▶ THE PROBLEM: In the material below, the lines from the one containing "downward-sloping: when the costs of" through the one containing "provide less electricity to retail" are to be given again exactly, ends included, and no others.

▶ SOURCE DATA:

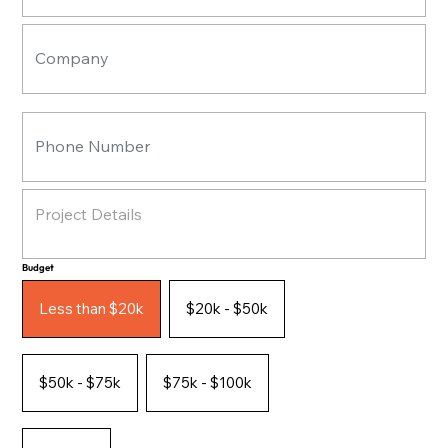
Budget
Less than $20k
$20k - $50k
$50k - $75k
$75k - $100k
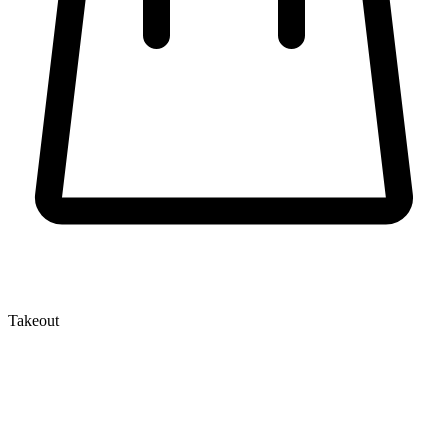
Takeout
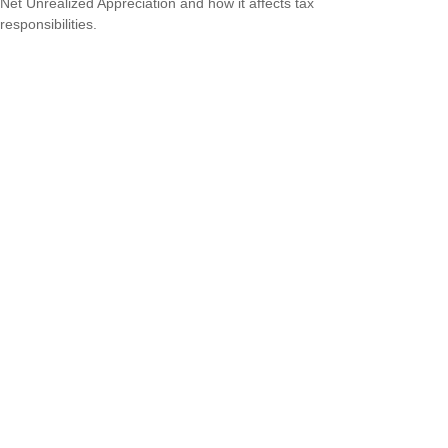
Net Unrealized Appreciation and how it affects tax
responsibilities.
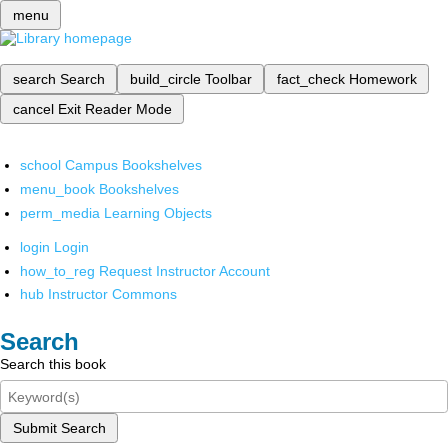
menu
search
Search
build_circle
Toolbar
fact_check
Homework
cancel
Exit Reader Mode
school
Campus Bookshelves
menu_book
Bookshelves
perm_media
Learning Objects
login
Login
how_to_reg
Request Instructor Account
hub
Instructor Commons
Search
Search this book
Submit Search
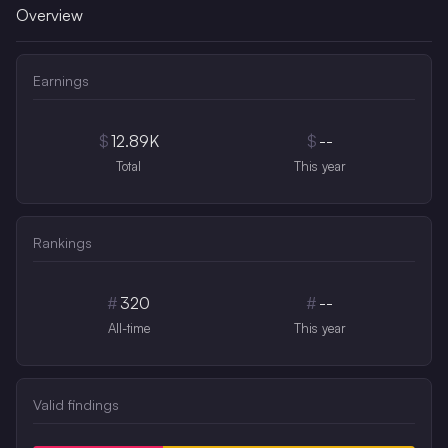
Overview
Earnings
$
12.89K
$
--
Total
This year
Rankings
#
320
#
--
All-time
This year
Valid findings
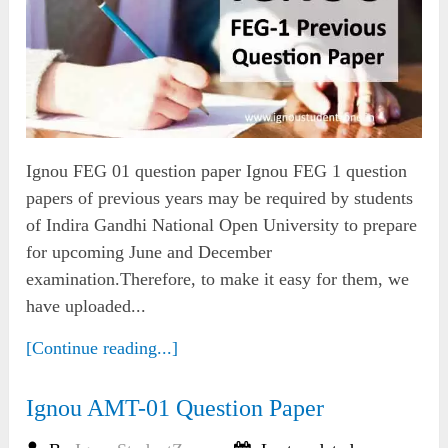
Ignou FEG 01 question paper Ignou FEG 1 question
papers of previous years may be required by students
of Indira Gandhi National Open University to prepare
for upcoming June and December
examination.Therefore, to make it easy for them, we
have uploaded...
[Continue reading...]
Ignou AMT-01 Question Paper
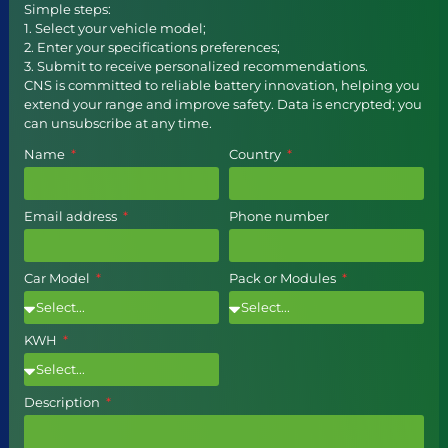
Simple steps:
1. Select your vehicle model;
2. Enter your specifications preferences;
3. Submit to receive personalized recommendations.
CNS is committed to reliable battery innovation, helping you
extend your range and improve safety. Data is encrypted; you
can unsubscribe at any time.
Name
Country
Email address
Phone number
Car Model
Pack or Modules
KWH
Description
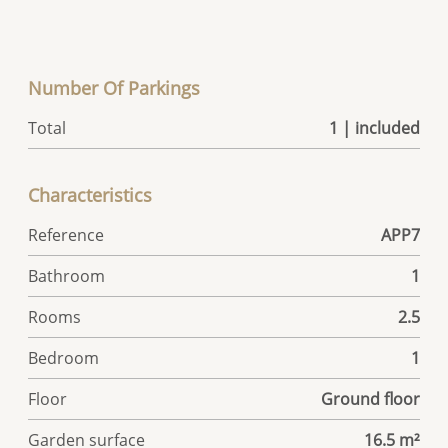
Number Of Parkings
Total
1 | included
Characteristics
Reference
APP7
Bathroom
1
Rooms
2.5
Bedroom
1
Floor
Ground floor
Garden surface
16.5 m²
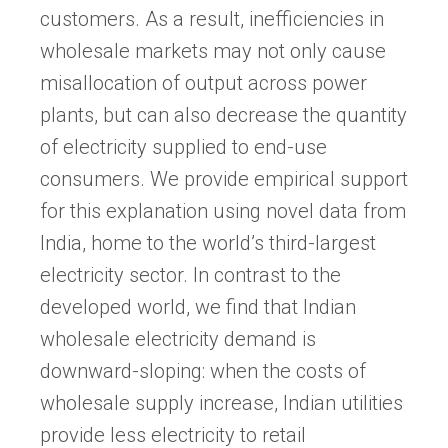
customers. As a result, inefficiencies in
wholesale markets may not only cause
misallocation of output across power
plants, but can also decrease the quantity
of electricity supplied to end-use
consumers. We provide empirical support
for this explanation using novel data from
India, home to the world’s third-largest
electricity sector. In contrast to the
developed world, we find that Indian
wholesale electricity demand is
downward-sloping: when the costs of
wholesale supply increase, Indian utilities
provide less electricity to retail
---
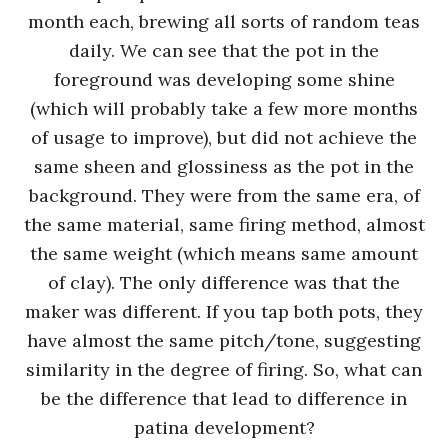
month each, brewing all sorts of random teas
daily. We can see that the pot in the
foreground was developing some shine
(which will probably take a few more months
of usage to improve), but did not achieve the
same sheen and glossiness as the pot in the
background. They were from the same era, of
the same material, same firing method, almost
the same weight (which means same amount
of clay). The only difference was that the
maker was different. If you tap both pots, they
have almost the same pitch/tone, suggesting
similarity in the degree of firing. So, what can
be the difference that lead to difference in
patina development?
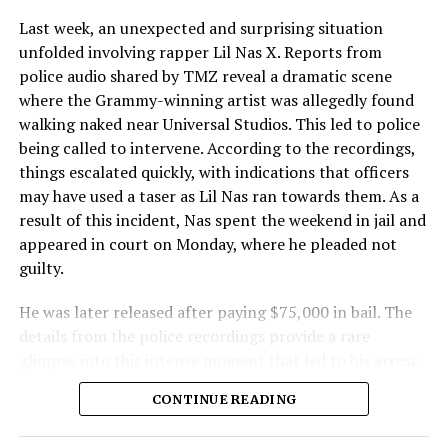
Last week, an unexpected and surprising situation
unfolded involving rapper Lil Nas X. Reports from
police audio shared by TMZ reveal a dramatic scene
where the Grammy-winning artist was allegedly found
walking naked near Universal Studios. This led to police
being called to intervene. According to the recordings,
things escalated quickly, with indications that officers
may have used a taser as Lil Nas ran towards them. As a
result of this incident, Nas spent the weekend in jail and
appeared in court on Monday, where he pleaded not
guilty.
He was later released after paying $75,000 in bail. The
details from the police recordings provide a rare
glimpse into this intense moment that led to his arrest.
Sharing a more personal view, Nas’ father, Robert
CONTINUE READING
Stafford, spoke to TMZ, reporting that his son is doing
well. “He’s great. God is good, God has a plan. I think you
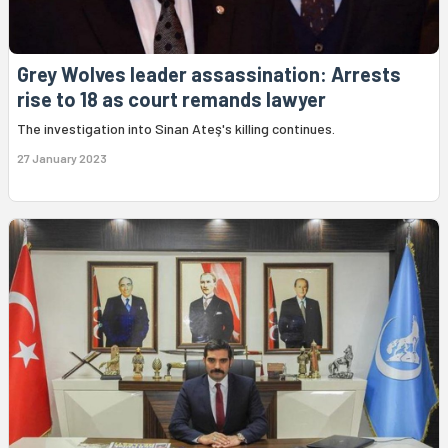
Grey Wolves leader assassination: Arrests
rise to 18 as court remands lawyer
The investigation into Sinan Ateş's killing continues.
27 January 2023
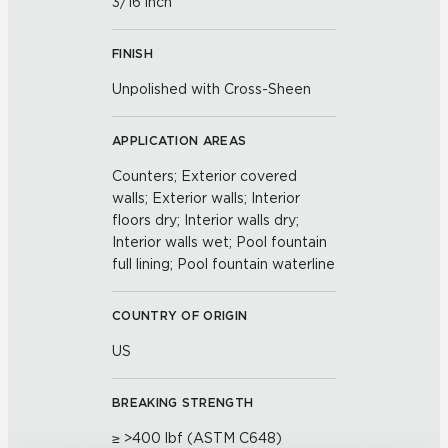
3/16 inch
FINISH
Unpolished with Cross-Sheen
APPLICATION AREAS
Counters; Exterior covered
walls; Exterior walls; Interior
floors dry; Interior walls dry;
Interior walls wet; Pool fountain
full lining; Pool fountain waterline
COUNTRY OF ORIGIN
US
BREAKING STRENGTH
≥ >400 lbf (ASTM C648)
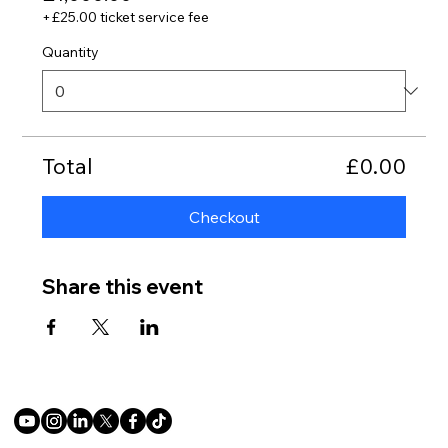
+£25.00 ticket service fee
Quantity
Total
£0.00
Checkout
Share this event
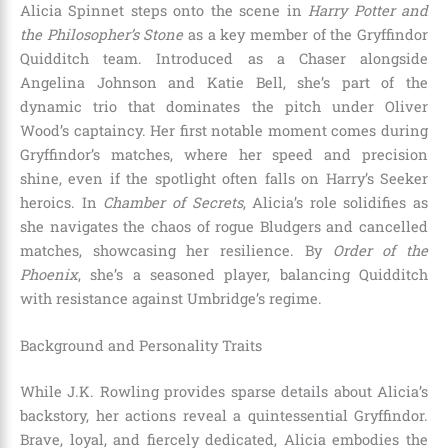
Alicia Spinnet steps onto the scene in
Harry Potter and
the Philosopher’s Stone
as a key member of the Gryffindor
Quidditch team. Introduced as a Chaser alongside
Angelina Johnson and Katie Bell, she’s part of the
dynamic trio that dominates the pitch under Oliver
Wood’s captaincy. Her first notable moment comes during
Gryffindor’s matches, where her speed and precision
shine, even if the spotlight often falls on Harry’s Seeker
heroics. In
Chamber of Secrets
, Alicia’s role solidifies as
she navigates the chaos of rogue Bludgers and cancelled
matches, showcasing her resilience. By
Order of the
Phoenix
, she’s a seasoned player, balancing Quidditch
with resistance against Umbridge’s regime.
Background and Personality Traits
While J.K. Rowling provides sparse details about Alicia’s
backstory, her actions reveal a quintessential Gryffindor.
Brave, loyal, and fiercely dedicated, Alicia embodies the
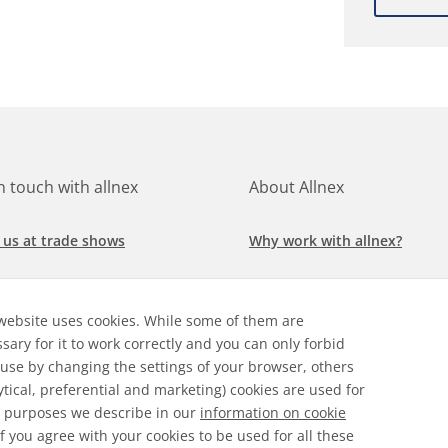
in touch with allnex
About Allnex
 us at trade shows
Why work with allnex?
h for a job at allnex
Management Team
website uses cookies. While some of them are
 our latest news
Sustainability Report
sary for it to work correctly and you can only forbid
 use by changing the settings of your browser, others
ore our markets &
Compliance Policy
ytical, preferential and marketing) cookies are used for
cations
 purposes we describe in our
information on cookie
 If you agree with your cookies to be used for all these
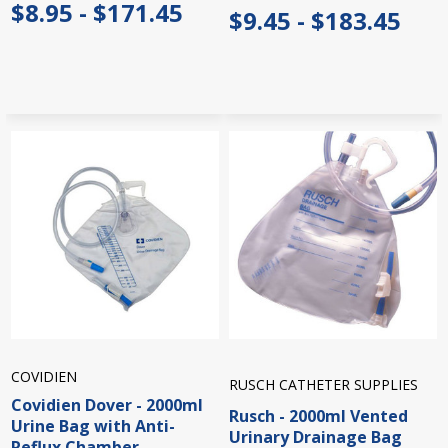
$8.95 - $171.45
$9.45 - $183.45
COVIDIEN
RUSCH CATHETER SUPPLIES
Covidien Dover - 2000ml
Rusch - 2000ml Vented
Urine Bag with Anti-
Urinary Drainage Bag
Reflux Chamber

▶ THE ANSWER:
downward-sloping: when the costs of
wholesale supply increase, Indian utilities
provide less electricity to retail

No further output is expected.